(Input material)
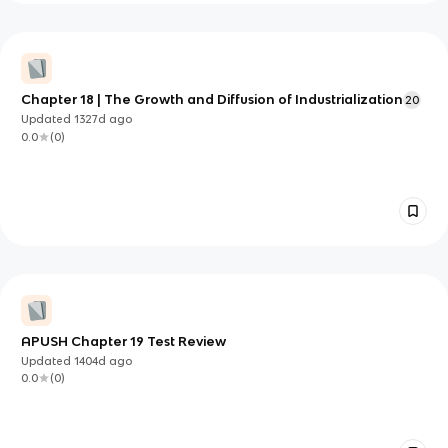
Chapter 18 | The Growth and Diffusion of Industrialization
20
Updated
1327d
ago
0.0
(
0
)
APUSH Chapter 19 Test Review
Updated
1404d
ago
0.0
(
0
)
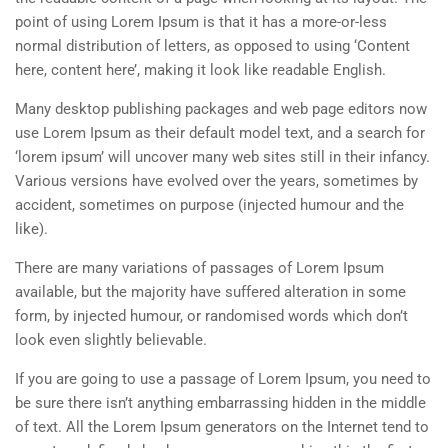
point of using Lorem Ipsum is that it has a more-or-less
normal distribution of letters, as opposed to using ‘Content
here, content here’, making it look like readable English.
Many desktop publishing packages and web page editors now
use Lorem Ipsum as their default model text, and a search for
‘lorem ipsum’ will uncover many web sites still in their infancy.
Various versions have evolved over the years, sometimes by
accident, sometimes on purpose (injected humour and the
like).
There are many variations of passages of Lorem Ipsum
available, but the majority have suffered alteration in some
form, by injected humour, or randomised words which don’t
look even slightly believable.
If you are going to use a passage of Lorem Ipsum, you need to
be sure there isn’t anything embarrassing hidden in the middle
of text. All the Lorem Ipsum generators on the Internet tend to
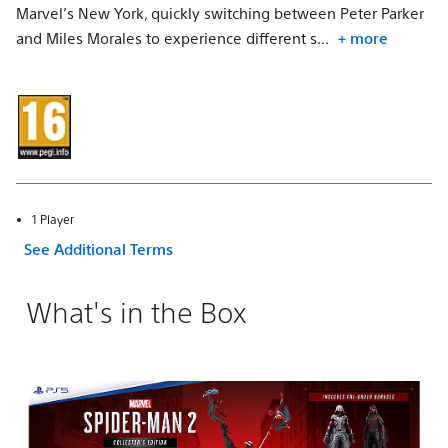
Marvel’s New York, quickly switching between Peter Parker
and Miles Morales to experience different s...
+ more
1 Player
See Additional Terms
What's in the Box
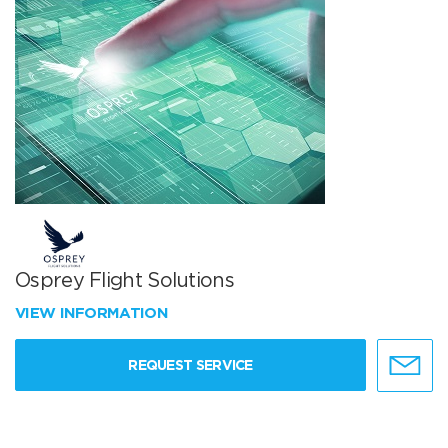
Osprey Flight Solutions
VIEW INFORMATION
REQUEST SERVICE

(What to produce)
Leave the pictures out and please restate exactly the lines running from the start of the material through the one with "of text. All".

(Response)
Chapter 18 | The Growth and Diffusion of Industrialization
20
Updated
1327d
ago
0.0
(
0
)
APUSH Chapter 19 Test Review
Updated
1404d
ago
0.0
(
0
)
point of using Lorem Ipsum is that it has a more-or-less
normal distribution of letters, as opposed to using ‘Content
here, content here’, making it look like readable English.
Many desktop publishing packages and web page editors now
use Lorem Ipsum as their default model text, and a search for
‘lorem ipsum’ will uncover many web sites still in their infancy.
Various versions have evolved over the years, sometimes by
accident, sometimes on purpose (injected humour and the
like).
There are many variations of passages of Lorem Ipsum
available, but the majority have suffered alteration in some
form, by injected humour, or randomised words which don’t
look even slightly believable.
If you are going to use a passage of Lorem Ipsum, you need to
be sure there isn’t anything embarrassing hidden in the middle
of text. All the Lorem Ipsum generators on the Internet tend to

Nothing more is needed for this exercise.